Hitzewelle in den USA und Südeuropa, Flutkatastrophe in Deutschland – dieser Sommer hat es wieder gezeigt: Die Auswirkungen des Klimawandels sind vielfältig, schwer kalkulierbar und bedrohen Natur und Mensch. Denn nicht alle Länder sind so gut geschützt wie die des „Westens“, und selbst diese hat es heuer hart getroffen. Um die weitere Eskalation zu bremsen, ist es notwendig, dass die Menschheit so schnell wie möglich klimaneutral und wirklich nachhaltig wird – also nicht mehr ein Vielfaches der jährlich nachwachsenden Ressourcen verbraucht und die Atmosphäre mit Treibhausgasen vollpumpt. Auf diesem Weg kann man unterschiedliche Pfade wählen, wobei immer die Prioritäten-Reihenfolge gilt: Vermeiden – Reduzieren – Kompensieren. Beim Vermeiden und Reduzieren spielen Sparen und Verzicht, Effizienz und Technologie eine Rolle, Kompensation kann durch Reduktion von Emissionen andernorts erfolgen, langfristig aber nur durch Bindung schon emittierter Treibhausgase. Gelingen wird die Aufgabe nur, wenn man sich auf allen drei Feldern bemüht: Allein auf Technologie zu setzen, ohne das persönliche Verhalten zu ändern, oder sich durch Kompensation von allen Anstrengungen freizukaufen, reicht nicht. Nachhaltigkeit bedeutet aber noch mehr; die Vereinten Nationen (UN) definieren dafür „17 Ziele“ (SDGs), zu denen auch Schlagworte wie Gerechtigkeit und Bildung, Gesundheit und Frieden gehören. Für den persönlichen Weg zur Klimaneutralität, zum verantworteten Leben in der Weltgemeinschaft, gibt die Serie „Mach’s einfach“ Tipps. Der DAV will bis 2030 klimaneutral werden; eine vereinsübergreifende Projektgruppe arbeitet am Konzept (siehe Box). Einige Menschen im Verein haben sich schon auf den Weg gemacht; ihre Ansätze können uns inspirieren. Denn sie zeigen, wie umfassend die Aufgabe ist, wie vielfältig aber auch die Möglichkeiten, die zum wichtigen Ziel führen.

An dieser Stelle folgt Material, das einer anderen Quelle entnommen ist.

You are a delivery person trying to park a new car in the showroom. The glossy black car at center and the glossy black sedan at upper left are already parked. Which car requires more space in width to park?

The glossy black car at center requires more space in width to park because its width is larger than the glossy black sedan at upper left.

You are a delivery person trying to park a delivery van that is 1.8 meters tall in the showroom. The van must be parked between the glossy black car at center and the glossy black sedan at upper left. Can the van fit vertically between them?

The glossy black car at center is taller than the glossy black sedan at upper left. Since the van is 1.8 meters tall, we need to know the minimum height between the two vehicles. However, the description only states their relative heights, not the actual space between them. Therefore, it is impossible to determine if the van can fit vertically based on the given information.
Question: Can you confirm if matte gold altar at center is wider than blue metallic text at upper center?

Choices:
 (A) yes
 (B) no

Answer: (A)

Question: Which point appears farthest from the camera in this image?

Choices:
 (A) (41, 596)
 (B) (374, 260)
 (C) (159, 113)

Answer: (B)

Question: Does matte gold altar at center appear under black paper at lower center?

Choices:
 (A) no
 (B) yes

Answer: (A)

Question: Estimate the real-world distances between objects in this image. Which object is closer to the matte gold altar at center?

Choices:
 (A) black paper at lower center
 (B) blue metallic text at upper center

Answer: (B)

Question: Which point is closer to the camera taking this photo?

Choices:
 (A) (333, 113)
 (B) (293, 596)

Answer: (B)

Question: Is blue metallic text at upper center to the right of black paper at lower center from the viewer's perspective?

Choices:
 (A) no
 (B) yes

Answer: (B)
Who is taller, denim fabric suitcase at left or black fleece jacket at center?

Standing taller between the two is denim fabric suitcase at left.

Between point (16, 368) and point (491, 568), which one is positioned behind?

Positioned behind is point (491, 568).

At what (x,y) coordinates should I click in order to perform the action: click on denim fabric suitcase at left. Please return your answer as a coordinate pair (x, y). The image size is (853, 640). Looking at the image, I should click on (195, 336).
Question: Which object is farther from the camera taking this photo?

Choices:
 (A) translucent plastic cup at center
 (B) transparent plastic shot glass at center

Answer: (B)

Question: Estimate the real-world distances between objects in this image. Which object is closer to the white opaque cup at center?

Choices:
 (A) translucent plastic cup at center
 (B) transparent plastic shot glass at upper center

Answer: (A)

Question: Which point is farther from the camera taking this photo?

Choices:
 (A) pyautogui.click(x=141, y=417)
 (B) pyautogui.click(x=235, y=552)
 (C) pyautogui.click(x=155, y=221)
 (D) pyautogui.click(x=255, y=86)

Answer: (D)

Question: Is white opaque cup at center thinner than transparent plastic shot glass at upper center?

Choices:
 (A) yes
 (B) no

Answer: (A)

Hauptversammlung 2021: Ein Weg ist das Ziel
Die Delegierten der Hauptversammlung haben sich mit 87 Prozent der abgegebenen Stimmen dafür entschieden, dass der DAV bis 2030 Klimaneutralität erreicht. Dieses Ziel gilt für den Bundesverband sowie für die Sektionen. Dabei wird das Prinzip „Vermeiden vor Reduzieren vor Kompensieren“ verfolgt. Das konkrete Konzept zur Umsetzung dieser weitreichenden Entscheidung hat eine Projektgruppe aus 53 Ehren- und Hauptamtlichen innerhalb von zwei Jahren erarbeitet. Es stand ebenfalls zur Abstimmung und wurde mit 86 Prozent der Stimmen verabschiedet.

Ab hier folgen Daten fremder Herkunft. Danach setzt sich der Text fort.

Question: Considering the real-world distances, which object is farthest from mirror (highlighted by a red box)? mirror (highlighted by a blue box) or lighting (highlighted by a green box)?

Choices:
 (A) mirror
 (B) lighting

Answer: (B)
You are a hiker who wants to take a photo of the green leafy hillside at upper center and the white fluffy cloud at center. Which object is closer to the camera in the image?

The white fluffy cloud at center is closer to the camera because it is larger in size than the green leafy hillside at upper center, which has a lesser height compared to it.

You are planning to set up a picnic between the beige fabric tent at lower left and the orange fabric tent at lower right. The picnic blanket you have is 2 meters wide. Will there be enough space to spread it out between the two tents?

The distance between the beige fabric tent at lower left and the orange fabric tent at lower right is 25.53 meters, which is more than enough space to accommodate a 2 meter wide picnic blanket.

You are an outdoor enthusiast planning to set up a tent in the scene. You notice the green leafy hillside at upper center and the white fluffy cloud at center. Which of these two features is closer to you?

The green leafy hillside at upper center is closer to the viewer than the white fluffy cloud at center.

Ein Kernelement des Klimaschutzkonzepts ist die Emissions-Bilanzierung: Bereits 2022 erfassen der Bundesverband und die Sektionen ihren CO2-Ausstoß. Dafür wurde ein einheitliches Instrument entwickelt, das sich auf die Vorgaben des Greenhouse Gas Protocols stützt. Die Bilanz für das Jahr 2022 dient als Referenzwert, um die Wirksamkeit der Klimaschutzmaßnahmen zu überprüfen. Darüber hinaus bestimmt die jährlich oder alle zwei Jahre stattfindende Bilanzierung das Budget für die Klimaschutzmaßnahmen: Pro Tonne CO2-Ausstoß fließen 90 Euro (bzw. ab 2025 140 Euro) in einen Klimaschutztopf in der jeweiligen Sektion bzw. des Bundesverbands.
Jubi: Heute schon neutral
Die „Jubi“, die Jugendbildungsstätte der JDAV in Bad Hindelang im Allgäu, darf sich heute schon als zertifiziert klimaneutral bezeichnen. Ihre Strategie folgt einem logischen Kreis: vermeiden + reduzieren – den Rest kompensieren – weiter vermeiden + reduzieren. Um nicht ins Ungewisse zu arbeiten, steht am Beginn jeder Klimastrategie eine Bilanzierung der Ausgangssituation. Diese ergab für das Jahr 2019 eine Emission von 117 Tonnen CO2-Äquivalenten in der Jubi – 49 Prozent davon entstanden durch die Verpflegung, 27 Prozent durch Mobilität, 22 Prozent durch die Energieversorgung. Beim letzten Punkt hatte die Jubi ihre Hausaufgaben schon gut gemacht: Das Haus wurde 2010 generalsaniert und gemäß Energie-Einspar-Verordnung gedämmt; Heizung, Lüftung und Beleuchtung sind sparsam und modern; der Strom ist 100 Prozent regenerativ. Zur Mobilität gab es einen Personal-Wettbewerb zur Fahrrad-Anfahrt, die Umstellung der Verpflegung auf regional und bio hatte schon begonnen – in diesen zwei Feldern jedoch steckt noch Verbesserungspotenzial. Mögliche Maßnahmen zeigte eine Impulsberatung durch das Energie- und Umweltzentrum Allgäu (eza!). Diese Institution zertifizierte auch im Dezember 2020 die Jubi als klimaneutral: Die bilanzierten Emissionen werden kompensiert durch Förderung internationaler Gold-Standard-Projekte und im Klimafonds Allgäu durch Förderung regionaler Nachhaltigkeitsprojekte. Doch besser, als Emissionen zu kompensieren, ist es, sie nicht zu verursachen. Deshalb hat die Arbeit nun erst richtig begonnen. In allen Sektoren der Klimabilanz wurden Maßnahmen geplant und teilweise auch schon umgesetzt. Die Mobilität der Mitarbeitenden wie der Gäste soll vom Auto aufs Rad verlagert werden: durch Stellplätze, E-Ladestationen, Leihräder oder einen weiteren Wettbewerb zur Rad-Anfahrt. Für die Haupt-Emissionslast Verpflegung gibt es einen ganzen Strauß von Ansätzen: Fleischgerichte nur noch ein- bis zweimal pro Woche und aus regionaler Erzeugung; Frühstück rein vegetarisch; Biobrot und palmölfreie Riegel; Gründung eines Runden Tisches zur regionalen Bio-Versorgung; mittelfristig komplette Verpflegung aus nachhaltigen Quellen.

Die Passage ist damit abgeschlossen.